> YOUR ASSIGNMENT: Write only the number of lines in the data that include the word "Attention".

(Source data)
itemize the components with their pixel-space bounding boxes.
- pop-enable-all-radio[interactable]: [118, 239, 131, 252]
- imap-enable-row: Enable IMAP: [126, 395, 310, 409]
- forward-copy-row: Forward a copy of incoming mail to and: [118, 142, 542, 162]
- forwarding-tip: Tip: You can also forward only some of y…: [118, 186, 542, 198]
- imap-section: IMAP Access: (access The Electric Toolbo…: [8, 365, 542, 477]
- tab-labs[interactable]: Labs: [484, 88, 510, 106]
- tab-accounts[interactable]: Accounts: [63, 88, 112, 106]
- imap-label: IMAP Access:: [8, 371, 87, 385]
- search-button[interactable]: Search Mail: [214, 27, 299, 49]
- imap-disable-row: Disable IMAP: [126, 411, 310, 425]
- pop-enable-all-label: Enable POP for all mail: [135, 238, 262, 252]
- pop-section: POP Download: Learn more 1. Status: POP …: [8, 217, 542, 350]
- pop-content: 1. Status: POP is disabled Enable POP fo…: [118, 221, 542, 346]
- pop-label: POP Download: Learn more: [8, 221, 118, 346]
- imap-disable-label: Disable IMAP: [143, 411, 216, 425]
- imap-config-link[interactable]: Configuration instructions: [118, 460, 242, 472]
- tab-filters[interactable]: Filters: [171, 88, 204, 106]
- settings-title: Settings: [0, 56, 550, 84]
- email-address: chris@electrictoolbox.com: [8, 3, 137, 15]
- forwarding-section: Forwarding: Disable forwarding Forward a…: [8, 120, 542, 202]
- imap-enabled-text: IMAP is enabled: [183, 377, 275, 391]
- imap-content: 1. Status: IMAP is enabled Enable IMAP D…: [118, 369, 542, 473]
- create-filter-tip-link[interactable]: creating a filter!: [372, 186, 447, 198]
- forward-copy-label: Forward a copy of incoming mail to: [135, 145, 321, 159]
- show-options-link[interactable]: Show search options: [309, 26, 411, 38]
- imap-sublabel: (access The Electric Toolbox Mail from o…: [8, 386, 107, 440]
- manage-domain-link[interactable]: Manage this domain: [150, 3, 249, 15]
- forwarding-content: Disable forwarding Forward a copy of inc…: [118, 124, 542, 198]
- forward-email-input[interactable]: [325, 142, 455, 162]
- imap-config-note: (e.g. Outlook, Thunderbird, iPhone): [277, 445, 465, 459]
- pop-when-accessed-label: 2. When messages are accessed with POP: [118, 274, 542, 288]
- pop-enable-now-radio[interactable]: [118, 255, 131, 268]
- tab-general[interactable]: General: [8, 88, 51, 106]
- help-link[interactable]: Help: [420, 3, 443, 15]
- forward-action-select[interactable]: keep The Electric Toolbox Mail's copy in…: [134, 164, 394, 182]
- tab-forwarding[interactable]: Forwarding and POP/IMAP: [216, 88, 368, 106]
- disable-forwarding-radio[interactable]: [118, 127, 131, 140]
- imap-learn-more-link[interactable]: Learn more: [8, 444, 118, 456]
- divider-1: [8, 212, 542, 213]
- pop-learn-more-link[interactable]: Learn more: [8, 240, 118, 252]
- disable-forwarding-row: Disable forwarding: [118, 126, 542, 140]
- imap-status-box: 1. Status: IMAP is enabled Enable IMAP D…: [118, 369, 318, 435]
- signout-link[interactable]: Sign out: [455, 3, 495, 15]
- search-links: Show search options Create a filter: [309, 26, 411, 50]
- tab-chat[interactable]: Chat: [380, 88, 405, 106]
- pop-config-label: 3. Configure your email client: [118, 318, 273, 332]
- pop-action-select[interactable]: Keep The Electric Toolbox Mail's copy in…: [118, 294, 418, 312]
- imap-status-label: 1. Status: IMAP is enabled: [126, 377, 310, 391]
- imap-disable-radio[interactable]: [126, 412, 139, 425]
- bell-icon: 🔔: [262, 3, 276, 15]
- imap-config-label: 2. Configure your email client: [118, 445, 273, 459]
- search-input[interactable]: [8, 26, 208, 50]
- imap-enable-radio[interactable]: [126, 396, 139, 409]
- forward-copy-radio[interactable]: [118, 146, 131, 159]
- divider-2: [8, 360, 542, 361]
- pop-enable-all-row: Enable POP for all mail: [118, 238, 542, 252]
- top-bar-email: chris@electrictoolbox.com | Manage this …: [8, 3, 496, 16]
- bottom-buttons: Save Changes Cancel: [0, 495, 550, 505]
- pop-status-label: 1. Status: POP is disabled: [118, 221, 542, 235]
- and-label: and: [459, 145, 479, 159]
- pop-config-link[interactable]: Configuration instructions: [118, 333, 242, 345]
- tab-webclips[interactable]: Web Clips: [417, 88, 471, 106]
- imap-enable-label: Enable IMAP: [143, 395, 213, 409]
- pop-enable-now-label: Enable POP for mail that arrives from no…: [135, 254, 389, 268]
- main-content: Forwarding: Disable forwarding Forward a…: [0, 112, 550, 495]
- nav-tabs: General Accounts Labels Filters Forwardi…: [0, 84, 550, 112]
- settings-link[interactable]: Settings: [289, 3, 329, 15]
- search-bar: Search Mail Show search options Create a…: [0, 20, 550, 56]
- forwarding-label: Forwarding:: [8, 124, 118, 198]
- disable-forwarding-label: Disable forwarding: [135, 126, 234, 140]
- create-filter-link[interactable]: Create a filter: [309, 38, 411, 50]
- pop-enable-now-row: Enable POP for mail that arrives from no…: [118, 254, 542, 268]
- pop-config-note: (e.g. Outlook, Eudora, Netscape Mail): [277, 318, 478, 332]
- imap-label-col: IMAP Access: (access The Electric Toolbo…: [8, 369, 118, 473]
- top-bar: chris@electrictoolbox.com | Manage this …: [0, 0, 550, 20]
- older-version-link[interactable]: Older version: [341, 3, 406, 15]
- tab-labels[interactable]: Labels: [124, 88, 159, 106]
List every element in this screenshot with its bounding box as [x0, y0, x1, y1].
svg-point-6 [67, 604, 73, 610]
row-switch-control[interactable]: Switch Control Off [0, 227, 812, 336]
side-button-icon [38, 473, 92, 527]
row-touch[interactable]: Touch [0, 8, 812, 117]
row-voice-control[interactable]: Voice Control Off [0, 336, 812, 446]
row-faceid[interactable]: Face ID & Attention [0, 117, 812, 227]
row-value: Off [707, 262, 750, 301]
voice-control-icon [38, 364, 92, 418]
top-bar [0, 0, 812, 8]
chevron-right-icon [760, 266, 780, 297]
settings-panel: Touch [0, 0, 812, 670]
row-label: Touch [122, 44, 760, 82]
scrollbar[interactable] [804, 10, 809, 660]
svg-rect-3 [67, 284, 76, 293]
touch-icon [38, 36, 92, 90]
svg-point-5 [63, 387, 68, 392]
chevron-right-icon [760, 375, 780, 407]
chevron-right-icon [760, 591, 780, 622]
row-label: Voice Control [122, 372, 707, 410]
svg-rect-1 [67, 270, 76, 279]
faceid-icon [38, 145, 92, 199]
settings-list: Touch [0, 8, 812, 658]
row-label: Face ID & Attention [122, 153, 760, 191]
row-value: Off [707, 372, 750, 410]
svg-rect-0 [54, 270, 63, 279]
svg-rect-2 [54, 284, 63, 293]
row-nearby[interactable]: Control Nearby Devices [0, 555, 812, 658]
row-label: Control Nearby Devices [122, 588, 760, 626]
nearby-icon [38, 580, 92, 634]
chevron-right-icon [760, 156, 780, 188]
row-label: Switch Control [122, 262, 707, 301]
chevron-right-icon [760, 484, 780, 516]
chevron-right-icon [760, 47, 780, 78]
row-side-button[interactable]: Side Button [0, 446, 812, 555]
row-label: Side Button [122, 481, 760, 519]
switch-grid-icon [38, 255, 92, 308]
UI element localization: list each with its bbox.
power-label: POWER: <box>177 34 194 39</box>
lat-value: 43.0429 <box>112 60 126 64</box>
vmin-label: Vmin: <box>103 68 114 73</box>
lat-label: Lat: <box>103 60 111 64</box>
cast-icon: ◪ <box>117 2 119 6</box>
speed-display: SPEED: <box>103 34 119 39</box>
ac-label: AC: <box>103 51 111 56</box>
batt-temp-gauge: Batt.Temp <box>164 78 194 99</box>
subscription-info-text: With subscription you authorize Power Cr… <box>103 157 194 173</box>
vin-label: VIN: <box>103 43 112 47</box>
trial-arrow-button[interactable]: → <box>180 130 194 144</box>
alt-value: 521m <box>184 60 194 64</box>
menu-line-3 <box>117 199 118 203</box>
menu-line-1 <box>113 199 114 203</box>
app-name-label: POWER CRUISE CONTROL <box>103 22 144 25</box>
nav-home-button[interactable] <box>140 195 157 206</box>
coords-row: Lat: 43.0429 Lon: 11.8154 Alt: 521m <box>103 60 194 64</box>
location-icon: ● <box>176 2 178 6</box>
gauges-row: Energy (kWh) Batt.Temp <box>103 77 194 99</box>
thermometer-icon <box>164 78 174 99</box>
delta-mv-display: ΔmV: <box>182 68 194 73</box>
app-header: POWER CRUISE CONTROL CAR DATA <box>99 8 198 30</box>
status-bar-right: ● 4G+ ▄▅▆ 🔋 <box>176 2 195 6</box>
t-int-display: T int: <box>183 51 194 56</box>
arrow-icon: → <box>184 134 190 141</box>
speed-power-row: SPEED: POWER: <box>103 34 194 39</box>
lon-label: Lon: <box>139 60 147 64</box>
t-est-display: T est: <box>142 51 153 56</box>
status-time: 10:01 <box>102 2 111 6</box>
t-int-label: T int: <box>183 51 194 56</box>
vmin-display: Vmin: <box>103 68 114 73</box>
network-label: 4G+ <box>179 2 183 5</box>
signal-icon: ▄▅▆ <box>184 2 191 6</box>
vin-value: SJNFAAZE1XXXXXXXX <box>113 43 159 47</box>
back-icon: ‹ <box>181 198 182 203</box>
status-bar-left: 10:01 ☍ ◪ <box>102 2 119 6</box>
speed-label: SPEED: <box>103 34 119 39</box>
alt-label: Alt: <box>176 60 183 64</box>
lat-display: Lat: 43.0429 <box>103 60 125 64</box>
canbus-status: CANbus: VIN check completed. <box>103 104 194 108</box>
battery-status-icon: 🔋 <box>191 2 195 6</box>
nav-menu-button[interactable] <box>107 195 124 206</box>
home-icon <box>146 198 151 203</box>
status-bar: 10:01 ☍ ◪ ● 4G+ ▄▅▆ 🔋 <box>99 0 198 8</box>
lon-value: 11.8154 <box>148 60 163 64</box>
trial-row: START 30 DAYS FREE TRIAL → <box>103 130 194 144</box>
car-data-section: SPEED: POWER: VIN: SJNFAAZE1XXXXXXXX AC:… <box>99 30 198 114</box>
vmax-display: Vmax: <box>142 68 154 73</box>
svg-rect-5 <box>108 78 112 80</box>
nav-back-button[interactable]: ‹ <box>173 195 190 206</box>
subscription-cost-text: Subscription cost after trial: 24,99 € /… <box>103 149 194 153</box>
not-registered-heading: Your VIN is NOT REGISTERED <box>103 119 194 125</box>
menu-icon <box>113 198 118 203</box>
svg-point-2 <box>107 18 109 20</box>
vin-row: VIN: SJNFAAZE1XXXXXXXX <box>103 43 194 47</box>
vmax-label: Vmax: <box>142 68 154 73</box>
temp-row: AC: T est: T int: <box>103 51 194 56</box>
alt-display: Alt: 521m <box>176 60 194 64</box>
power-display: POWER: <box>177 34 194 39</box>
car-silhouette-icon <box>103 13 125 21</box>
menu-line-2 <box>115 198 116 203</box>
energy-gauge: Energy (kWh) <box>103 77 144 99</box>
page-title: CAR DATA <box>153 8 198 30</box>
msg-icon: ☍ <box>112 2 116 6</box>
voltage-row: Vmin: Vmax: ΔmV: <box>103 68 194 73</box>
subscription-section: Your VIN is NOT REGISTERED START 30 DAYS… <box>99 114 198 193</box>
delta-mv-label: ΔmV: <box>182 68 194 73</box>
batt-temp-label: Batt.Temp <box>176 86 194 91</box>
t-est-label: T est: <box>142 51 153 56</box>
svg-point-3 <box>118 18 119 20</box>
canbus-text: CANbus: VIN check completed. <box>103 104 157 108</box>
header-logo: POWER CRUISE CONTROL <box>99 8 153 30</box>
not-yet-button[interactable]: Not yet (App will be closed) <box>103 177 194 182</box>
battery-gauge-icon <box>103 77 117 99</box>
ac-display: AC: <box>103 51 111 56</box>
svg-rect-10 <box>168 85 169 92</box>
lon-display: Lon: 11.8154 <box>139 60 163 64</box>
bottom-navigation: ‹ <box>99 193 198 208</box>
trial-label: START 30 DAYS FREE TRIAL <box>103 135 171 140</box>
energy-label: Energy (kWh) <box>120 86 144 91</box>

> WORKED SOLUTION: 2